The Power of Education

Cynthia Adams’ Story with ANU

In 2013, Cynthia Adams graduated from American National University, known as National Business College when she attended, with a degree in Medical Assisting Education has always been a cornerstone for Cynthia and her family as she credits feeling the spirit of her father, who was an educator himself, to being the push for her to earn her associate degree. When she saw an advertisement for National Business College in her local paper, Cynthia went to campus and began the admissions process. As quickly as she went in, she was enrolled. Now, Cynthia credits her degree for the success she has found in her career – and is returning to earn her bachelor’s degree to achieve even more.

When she found us, Cynthia was reading through her local newspaper. The striking purple of our school colors stood out to her – and she called the number on the page to learn more. She was able to go in that very same day and enroll. “I just said I’m going back to school. I was looking at the paper and I saw that, and I called… It wasn’t like I planned it!” And she started as soon as possible with how quickly National was able to get her through the doors. She explains. Cynthia always knew she wanted to be in the medical field, but she didn’t want to be a doctor. She found our medical assisting program to be the perfect start to the career she was looking for – “you learn a lot about [the medical field]!” She recalls.

“A lot of my friends [from the program] are now nurses, one of my friends, she’s going on to be a doctor. And she started at National Business College!”

Upon reflection of her time at National, Cynthia instantly recalls the feeling of how her professors treated her during her time in her program.
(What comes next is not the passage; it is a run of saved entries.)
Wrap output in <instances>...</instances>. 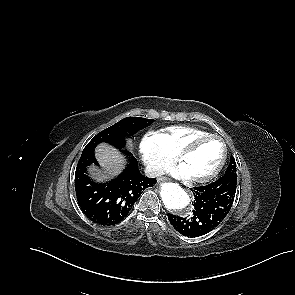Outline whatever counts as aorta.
<instances>
[{
    "label": "aorta",
    "instance_id": "obj_1",
    "mask_svg": "<svg viewBox=\"0 0 295 295\" xmlns=\"http://www.w3.org/2000/svg\"><path fill=\"white\" fill-rule=\"evenodd\" d=\"M160 196L165 207L169 210L182 211L190 203V197L176 183H163L160 188Z\"/></svg>",
    "mask_w": 295,
    "mask_h": 295
}]
</instances>
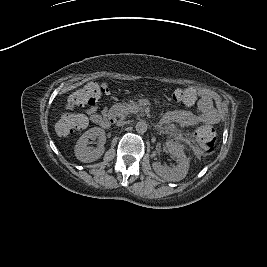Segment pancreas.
I'll use <instances>...</instances> for the list:
<instances>
[{
	"instance_id": "pancreas-1",
	"label": "pancreas",
	"mask_w": 267,
	"mask_h": 267,
	"mask_svg": "<svg viewBox=\"0 0 267 267\" xmlns=\"http://www.w3.org/2000/svg\"><path fill=\"white\" fill-rule=\"evenodd\" d=\"M136 105H137L136 103L132 102V103H130V104L125 105L124 107H125V110H126L127 112H133V111H134V107H135Z\"/></svg>"
}]
</instances>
The professors during her education left such an impact on her that it moved her to tears to recall them. “Ms. Williams, may she rest in peace,” she begins, before stopping to collect herself, “she was my academic advisor, and she was also head of the medical assistant program… she even developed a relationship with my mom. Where, if my mom didn’t hear from me, my mom would call her!” She smiles at that memory. “She was so loving, so kind, and so encouraging. And I had trouble with the phlebotomy part of the class, and she literally taught me on an orange,” she pauses again. “She told me I could do it. And she went the extra mile, because I’m a perfectionist, I didn’t want a B, I wanted the A – and she tutored me day in and day out so I could get that A,” this memory moves her to tears, emotion clouding her voice.

Cynthia goes on to talk about when she was nominated for the E.M Coulter Award, an award presented at graduation for high academic achievement to graduates of Nursing, Emergency Medical Technology – Health Information Management, Medical Assisting, Medical Billing and Coding, Pharmacy Technician, and Phlebotomy programs. She explains that many instructors of her that nominated her for the award, her emotions getting the best of her during her explanation. Cynthia then goes on to name every instructor or faculty member that had a profound impact on her – Ms. Ackerson, Ms. Cather, Mr. George, as she names them.
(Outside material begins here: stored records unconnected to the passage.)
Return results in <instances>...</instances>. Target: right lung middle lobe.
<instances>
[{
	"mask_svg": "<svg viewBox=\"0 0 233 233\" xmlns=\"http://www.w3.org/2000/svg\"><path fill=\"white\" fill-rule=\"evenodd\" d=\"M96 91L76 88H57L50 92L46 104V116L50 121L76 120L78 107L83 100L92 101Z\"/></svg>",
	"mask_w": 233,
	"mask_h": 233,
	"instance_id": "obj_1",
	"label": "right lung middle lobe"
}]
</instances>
She tearfully, with a smile, recalls interacting with ANU president, Frank Longaker, and how he shook her hand, “he said, ‘I don’t have many students like you. And I just want you to know I feel honored to have you in my college.”

Along with that, she emphasizes how she was treated like a person at National, not like a number or a face to lose in the crowd. “I wasn’t seen as this girl from New York, I wasn’t seen as this black girl, I wasn’t seen as this underprivileged black girl trying to do something with her life. It was personable – I just didn’t feel like whatever society deemed me as [at National]. And that gave me the courage to keep going… And whenever I felt like I couldn’t, the people that I named, including Mr. Longaker, gave me the push to keep going.”
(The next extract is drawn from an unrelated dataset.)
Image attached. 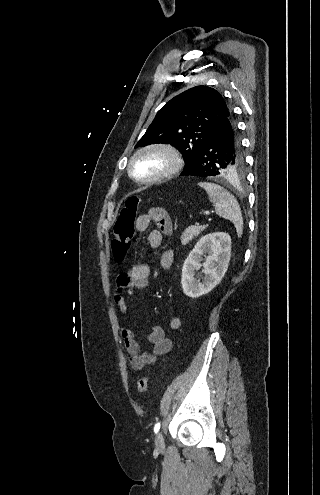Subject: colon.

Cynthia has no plans of stopping her educational pursuits.

“ANU, National Business College, is the reason I have excelled in my career as I have. Literally. And I mean literally!”

She explains, bright smile on her face. Because of that success, she is returning to ANU to earn her bachelor’s degree. And coming back to ANU was no brainer, “going back to American National University – I’m just going home.” After she earns her bachelor’s, she’d like to earn her master’s, even her doctorate if she can.

Her advice for students just beginning their higher education journey: “Be mindful of the people you surround yourself with. Try to be organized and determined and disciplined. Do it for yourself… at the end of the day, have fun with it!”